1. Solely by reason of the status of the person as an interest holder of the entity under its governing law.
183.1001(19)(a)2.
2. Under the organizational documents of the entity in accordance with its governing law which make one or more specified interest holders or categories of interest holders liable in their capacity as interest holders for all or specified liabilities of the entity.
183.1001(19)(b)
(b) An obligation of an interest holder of an entity under its organizational documents to contribute to the entity.
183.1001(21)
(21) “Merging entity" means an entity that is a party to a merger and exists immediately before the merger becomes effective.
183.1001(22m)
(22m) “Non-United States entity" means an entity whose governing law is the law of any jurisdiction other than the United States or any state, but does not include an entity that has domesticated under the law of any other state.
183.1001(23m)
(23m) “Organizational documents" means, with respect to an entity, whether in a record or, to the extent permitted under the entity's governing law, other than in a record, the following or its equivalent under the entity's governing law:
183.1001(23m)(a)
(a) For a domestic or foreign corporation, whether or not for profit, its articles of incorporation and bylaws.
183.1001(23m)(b)
(b) For a domestic or foreign partnership, its partnership agreement and, in the case of a domestic or foreign limited liability partnership, its statement of qualification as a limited liability partnership or foreign limited liability partnership.
183.1001(23m)(c)
(c) For a domestic or foreign limited partnership, its certificate of limited partnership and partnership agreement.
183.1001(23m)(d)
(d) For a domestic or foreign limited liability company, its certificate or articles of organization and operating agreement.
183.1001(23m)(e)
(e) For a business trust, its agreement of trust and declaration of trust.
183.1001(23m)(f)
(f) For any other entity, the basic records, agreements, or other items that create the entity and control its internal governance and the relations among its interest holders.
183.1001(37)
(37) “Surviving entity" means the entity that continues in existence after or is created by a merger.
183.1001(38)
(38) “Type of entity" means a generic form of entity that is any of the following:
183.1001 History
History: 2021 a. 258.
183.1002
183.1002
Relationship of this subchapter to other laws. 183.1002(1)(1)

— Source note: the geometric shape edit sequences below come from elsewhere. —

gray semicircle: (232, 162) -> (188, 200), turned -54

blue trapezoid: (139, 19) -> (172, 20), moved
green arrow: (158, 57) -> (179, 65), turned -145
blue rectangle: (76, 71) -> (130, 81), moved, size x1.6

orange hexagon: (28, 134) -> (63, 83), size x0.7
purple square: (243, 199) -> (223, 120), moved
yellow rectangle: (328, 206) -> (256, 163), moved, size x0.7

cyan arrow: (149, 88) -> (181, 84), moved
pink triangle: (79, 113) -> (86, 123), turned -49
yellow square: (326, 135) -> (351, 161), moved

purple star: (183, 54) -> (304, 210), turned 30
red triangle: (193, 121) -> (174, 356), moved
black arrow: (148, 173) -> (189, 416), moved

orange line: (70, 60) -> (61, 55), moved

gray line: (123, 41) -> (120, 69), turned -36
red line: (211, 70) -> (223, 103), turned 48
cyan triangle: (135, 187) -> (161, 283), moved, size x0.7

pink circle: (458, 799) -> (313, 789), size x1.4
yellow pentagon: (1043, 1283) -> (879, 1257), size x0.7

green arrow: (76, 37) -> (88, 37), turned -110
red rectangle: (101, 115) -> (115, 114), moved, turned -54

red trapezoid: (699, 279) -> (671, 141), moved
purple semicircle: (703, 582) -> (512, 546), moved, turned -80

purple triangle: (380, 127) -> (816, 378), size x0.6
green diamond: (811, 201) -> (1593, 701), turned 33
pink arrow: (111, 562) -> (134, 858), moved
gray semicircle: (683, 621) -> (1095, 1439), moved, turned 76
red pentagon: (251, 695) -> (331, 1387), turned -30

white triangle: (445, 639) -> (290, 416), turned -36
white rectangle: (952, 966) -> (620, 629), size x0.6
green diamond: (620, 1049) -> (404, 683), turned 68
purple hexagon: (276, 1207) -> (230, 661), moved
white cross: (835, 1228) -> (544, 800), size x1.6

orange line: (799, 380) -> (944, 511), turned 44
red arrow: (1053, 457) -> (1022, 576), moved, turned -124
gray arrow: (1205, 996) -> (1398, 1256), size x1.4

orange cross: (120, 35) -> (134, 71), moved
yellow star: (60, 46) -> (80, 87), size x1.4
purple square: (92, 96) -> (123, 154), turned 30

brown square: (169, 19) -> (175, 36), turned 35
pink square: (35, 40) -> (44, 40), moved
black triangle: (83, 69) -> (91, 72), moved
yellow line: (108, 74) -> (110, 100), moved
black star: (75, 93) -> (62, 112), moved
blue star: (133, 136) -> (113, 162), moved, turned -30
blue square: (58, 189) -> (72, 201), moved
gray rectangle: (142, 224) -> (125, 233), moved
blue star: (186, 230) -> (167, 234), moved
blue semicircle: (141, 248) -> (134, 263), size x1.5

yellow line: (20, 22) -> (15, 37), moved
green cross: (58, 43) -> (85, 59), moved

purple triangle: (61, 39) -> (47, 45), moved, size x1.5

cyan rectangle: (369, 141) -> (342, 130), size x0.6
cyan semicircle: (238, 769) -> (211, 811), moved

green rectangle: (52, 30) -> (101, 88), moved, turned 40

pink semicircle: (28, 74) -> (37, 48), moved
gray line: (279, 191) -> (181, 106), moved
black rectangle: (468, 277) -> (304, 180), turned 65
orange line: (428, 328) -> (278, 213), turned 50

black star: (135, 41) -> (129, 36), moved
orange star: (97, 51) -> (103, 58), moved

This subchapter does not authorize an act prohibited by, and does not affect the application or requirements of, law other than this subchapter.
183.1002(2)
(2) A transaction effected under this chapter may not create or impair a right, duty, or obligation of a person under the law of this state, other than this subchapter, relating to a change in control, takeover, business combination, control-share acquisition, or similar transaction involving a domestic constituent, acquired, or converting entity.
183.1002 History
History: 2021 a. 258.
183.1003(2)(2)
Property held for a charitable purpose under the law of this state by a domestic or foreign entity immediately before a transaction under this subchapter becomes effective may not, as a result of the transaction, be diverted from the objects for which it was donated, granted, devised, or otherwise transferred. An entity that is or plans to be engaged in a transaction covered by this subchapter may apply to the circuit court for a determination regarding the transaction's compliance with cy pres or other law dealing with nondiversion of charitable assets.
183.1003(3)
(3) A bequest, devise, gift, grant, or promise contained in a will or other instrument of donation, subscription, or conveyance that is made to a merging entity which is not the surviving entity and that takes effect or remains payable after the merger inures to the surviving entity.
183.1003(4)
(4) A trust obligation that would govern property if transferred to a nonsurviving entity applies to property that is transferred to the surviving entity under this section.
183.1003 History
History: 2021 a. 258.
183.1004
183.1004
Nonexclusivity. The fact that a transaction under this subchapter produces a certain result does not preclude the same result from being accomplished in any other manner permitted by law other than this subchapter.
183.1004 History
History: 2021 a. 258.
183.1005
183.1005
Reference to external facts. A plan may refer to facts ascertainable outside the plan if the manner in which the facts will operate upon the plan is specified in the plan. The facts may include the occurrence of an event or a determination or action by a person, whether or not the event, determination, or action is within the control of a party to the transaction.
183.1005 History
History: 2021 a. 258.
183.1021(1)(1)
One or more domestic limited liability companies may merge with or into one or more other constituent entities pursuant to ss.
183.1021 to
183.1025 and a plan of merger if the merger is permitted under the governing law of each constituent entity and each constituent entity approves the plan of merger in the manner required by its governing law.
183.1021(2)
(2) One or more other domestic or foreign entities may merge with or into a domestic limited liability company pursuant to ss.
183.1021 to
183.1025 and a plan of merger if the merger is permitted under the governing law of each constituent entity and each constituent entity approves the plan of merger in the manner required by its governing law.
183.1021 History
History: 2021 a. 258.
183.1022(1)(1)
A plan of merger must be in a record and contain all of the following:
183.1022(1)(a)
(a) As to each constituent entity, its name, type of entity, and governing law.
183.1022(1)(c)
(c) The manner and basis of converting the interests in each constituent entity into interests, securities, or obligations of the surviving entity, rights to acquire such interests or securities, money, other property, or any combination of the foregoing.
183.1022(1)(d)
(d) If the surviving entity preexists the merger, any proposed amendments to its organizational documents that are to be in a record immediately after the merger becomes effective.
183.1022(1)(e)
(e) If the surviving entity is to be created in the merger, any of its organizational documents that are to be in a record immediately after the merger becomes effective.
183.1022(1)(f)
(f) Any other matters required under the governing law of any constituent entity.
183.1022(2)
(2) In addition to the requirements of sub.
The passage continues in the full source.